Failed FreeNAS RAIDZ1 5 with 4 disks@2tb with 2 disk failures

[jtunstall]

hello, I am working on a freenas Raid 5 with two failed 2 tb disks out of 4.
I was able to image(DD) one of the failed disks 100% to an Identical 2tb disk.
so now i have three disks of the 4, yet the pool cannot mount because of two missing members using GUID tags and obviously one disk does not belong(different guid).
I attempted mounting the raid in ubuntu, but its response is it "can" mount it but does not.

is there any way around this....usually i would mount all disks in a virtual disk utility with , block size, raid algorithm and offset and then extract data.

thank you

 

[Jailer]

is there any way around this

No. If you lost 2 disks in a RAIDZ1 vdev you've lost the pool.

 

[Ericloewe]

The GUID isn't a magical number unique to the disk, it's a random number that was generated by ZFS when the disk was added to the pool.

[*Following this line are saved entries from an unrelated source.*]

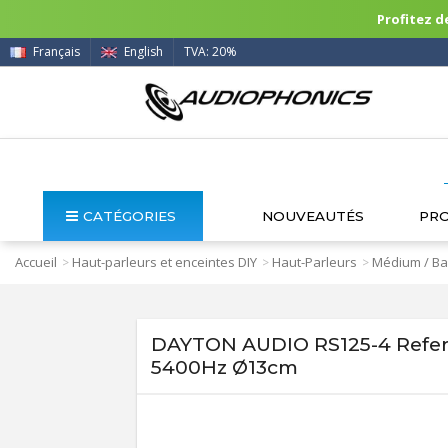
Profitez de
Français
English
TVA: 20%
CATÉGORIES
NOUVEAUTÉS
PR
Accueil
Haut-parleurs et enceintes DIY
Haut-Parleurs
Médium / Ba
>
>
>
DAYTON AUDIO RS125-4 Refer
5400Hz Ø13cm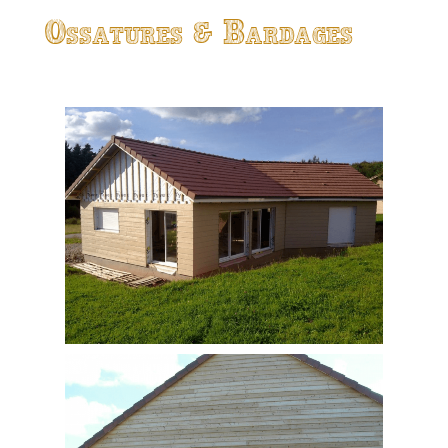
Ossatures & Bardages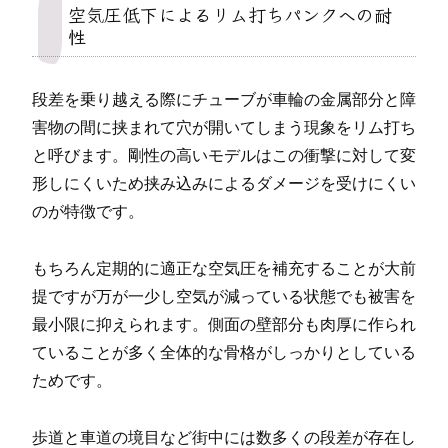
空気圧低下によるリム打ちパンクへの耐
性
段差を乗り越える際にチューブが車輪の金属部分と障
害物の間に挟まれて穴が開いてしまう現象をリム打ち
と呼びます。剛性の高いモデルはこの衝撃に対して変
形しにくいため挟み込みによるダメージを受けにくい
のが特徴です。
もちろん定期的に適正な空気圧を補充することが大前
提ですが万が一少し空気が減っている状態でも被害を
最小限に抑えられます。側面の壁部分も肉厚に作られ
ていることが多く全体的な骨格がしっかりとしている
ためです。
歩道と車道の境目など街中には数多くの段差が存在し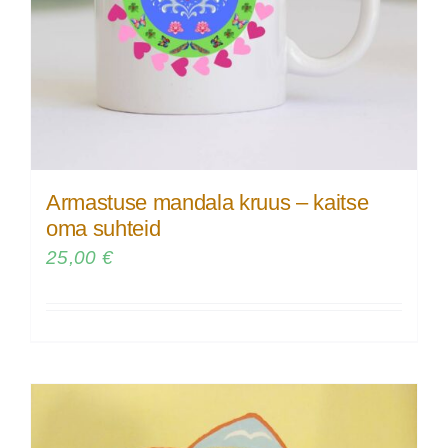
Armastuse mandala kruus – kaitse
oma suhteid
25,00
€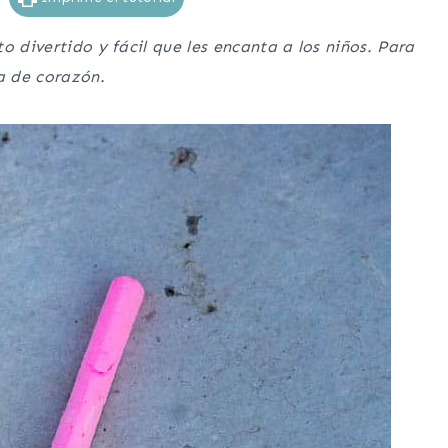
o divertido y fácil que les encanta a los niños. Para
ma de corazón.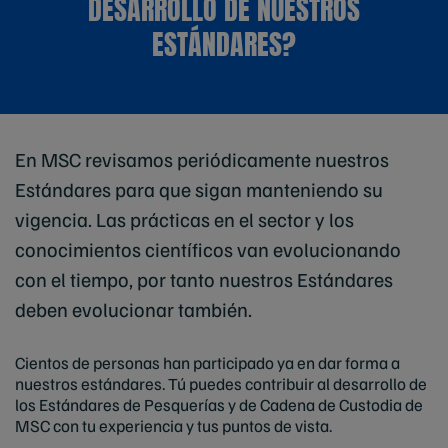
DESARROLLO DE NUESTROS
ESTÁNDARES?
En MSC revisamos periódicamente nuestros
Estándares para que sigan manteniendo su
vigencia. Las prácticas en el sector y los
conocimientos científicos van evolucionando
con el tiempo, por tanto nuestros Estándares
deben evolucionar también.
Cientos de personas han participado ya en dar forma a
nuestros estándares. Tú puedes contribuir al desarrollo de
los Estándares de Pesquerías y de Cadena de Custodia de
MSC con tu experiencia y tus puntos de vista.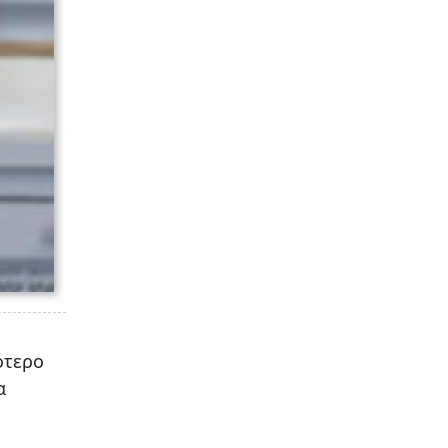
ότερο
α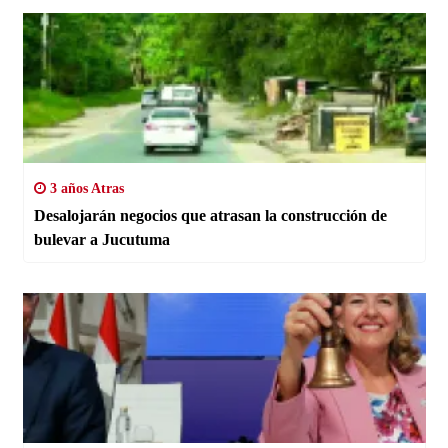
3 años Atras
Desalojarán negocios que atrasan la construcción de
bulevar a Jucutuma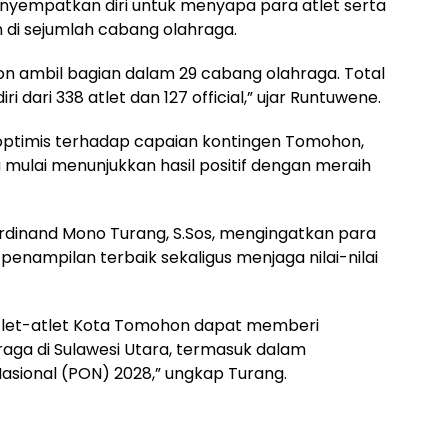
menyempatkan diri untuk menyapa para atlet serta
n di sejumlah cabang olahraga.
on ambil bagian dalam 29 cabang olahraga. Total
i dari 338 atlet dan 127 official,” ujar Runtuwene.
timis terhadap capaian kontingen Tomohon,
mulai menunjukkan hasil positif dengan meraih
 Ferdinand Mono Turang, S.Sos, mengingatkan para
penampilan terbaik sekaligus menjaga nilai-nilai
 atlet-atlet Kota Tomohon dapat memberi
aga di Sulawesi Utara, termasuk dalam
asional (PON) 2028,” ungkap Turang.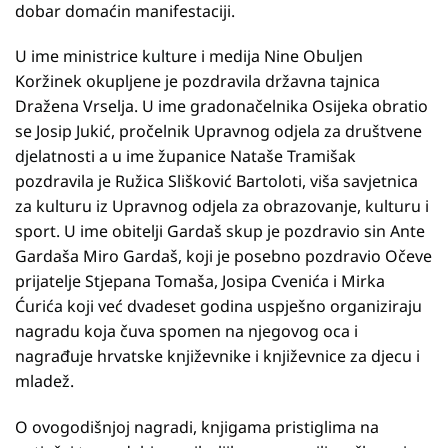
dobar domaćin manifestaciji.
U ime ministrice kulture i medija Nine Obuljen
Koržinek okupljene je pozdravila državna tajnica
Dražena Vrselja. U ime gradonačelnika Osijeka obratio
se Josip Jukić, pročelnik Upravnog odjela za društvene
djelatnosti a u ime županice Nataše Tramišak
pozdravila je Ružica Slišković Bartoloti, viša savjetnica
za kulturu iz Upravnog odjela za obrazovanje, kulturu i
sport. U ime obitelji Gardaš skup je pozdravio sin Ante
Gardaša Miro Gardaš, koji je posebno pozdravio Očeve
prijatelje Stjepana Tomaša, Josipa Cvenića i Mirka
Ćurića koji već dvadeset godina uspješno organiziraju
nagradu koja čuva spomen na njegovog oca i
nagrađuje hrvatske književnike i književnice za djecu i
mladež.
O ovogodišnjoj nagradi, knjigama pristiglima na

It sounds like your copy was not performed correctly/successfully. Unless you can fix that, there's nothing that can be done.

 

[M H]

Hope you have a backup, because it is likely the pool is gone. ZFS works wonderfully when set up correctly and proper precautions taken, but unfortunately, there are ZERO recovery tools. For future reference, no one uses RAIDZ1 on any modern arrays with large drive sizes (>2 TB) anymore. You essentially guaranteed an unrecoverable read error at those sizes when trying to resilver.

 

[danb35]

You essentially guaranteed an unrecoverable read error at those sizes when trying to resilver.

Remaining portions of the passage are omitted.